China wants to rule Asia. China is just trying to build a reasonable military sized to its economy, population and interests. China is the “rising power” of the globe and will eclipse America in 20 or 30 years. Take your pick of any of those futures and you’ll find yourself with plenty of company.

In an upcoming article, “Demystifying China’s Defense Spending: Less Mysterious in the Aggregate,” in the China Quarterly, a Naval War College professor and a Princeton doctoral candidate offer a detailed analysis of Chinese military spending trends and what it may all mean.

The authors are Adam Liff and Andrew S. Erickson. Erickson teaches at the Naval War College and at Harvard. Liff is a doctoral candidate at Princeton University.

Following are excerpts [click on PDF link on top left of page for full article]:

How much have the Chinese really spent building up their military?

“First, throughout much of the post-1978 ‘reform and opening up’ period, rampant inflation has mitigated the real-world impact of nominally large budget increases (see Table 1). Calculations of China’s defense budget at constant prices (which account for the effect of inflation) show that in many years the effective growth rate of China’s defense spending is much lower than the widely cited current price (‘nominal’) figures suggest.”

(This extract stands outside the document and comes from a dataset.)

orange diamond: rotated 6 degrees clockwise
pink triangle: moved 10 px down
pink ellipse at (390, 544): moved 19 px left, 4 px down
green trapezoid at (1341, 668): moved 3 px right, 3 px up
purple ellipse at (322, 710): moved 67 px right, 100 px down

“…with each passing year China’s military forces receive – on average – a declining percentage of the government’s largesse. In other words, China’s investment in its military development, while increasing at a rapid clip, has been outpaced by the government’s overall spending, and does not come close to dominating national priorities – in stark contrast to that of, say, the former Soviet Union.”

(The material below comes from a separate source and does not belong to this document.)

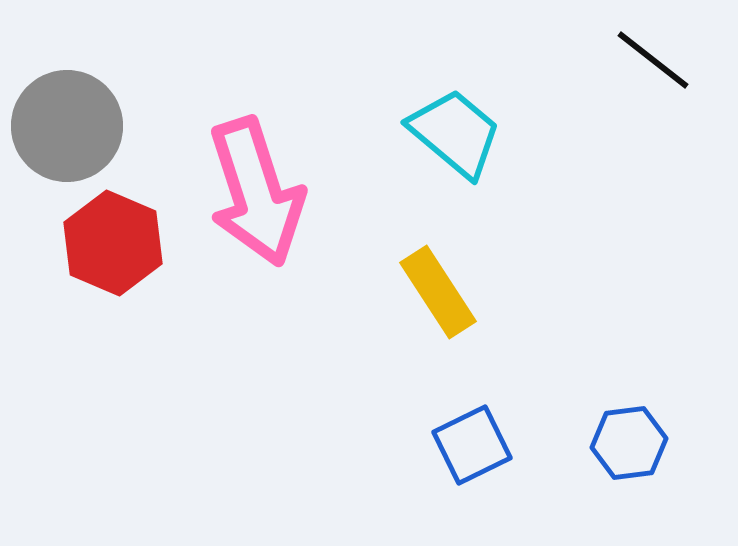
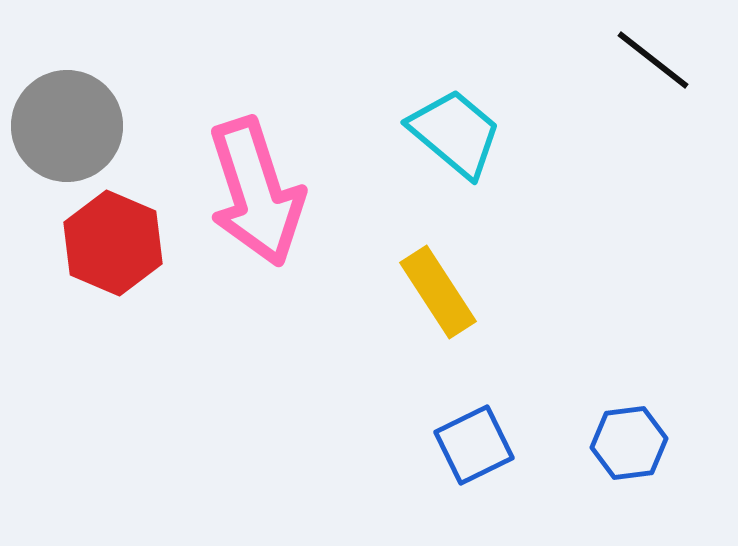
blue square: moved 2 px right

Why Chinese defense spending has increased:

“The growth in spending over the past two decades is driven primarily by a desire to modernize and professionalize the PLA after decades of neglect and military backwardness. Throughout much of the post-1978 reform era the real-world effects of China’s nominal defence spending have been mitigated heavily by rampant inflation. Even during recent periods of relatively low inflation, rapid defence budget increases have been roughly consistent with overall GDP growth and outpaced by the growth in total state financial expenditures.”

Can China keep that up?

“Defence spending growth over the past two decades has led to significantly improved military capabilities, the most significant of which are designed primarily to address contingencies in the Near Seas and their immediate approaches as opposed to further afield. Recent defence spending increases are sustainable, at least in the near-term, and could be augmented considerably and directed to support selected overseas contingencies. However, in the medium- to long-term, worsening economic and demographic pressures may impel China’s leaders to shift budget resources elsewhere and thereby limit further military spending growth.”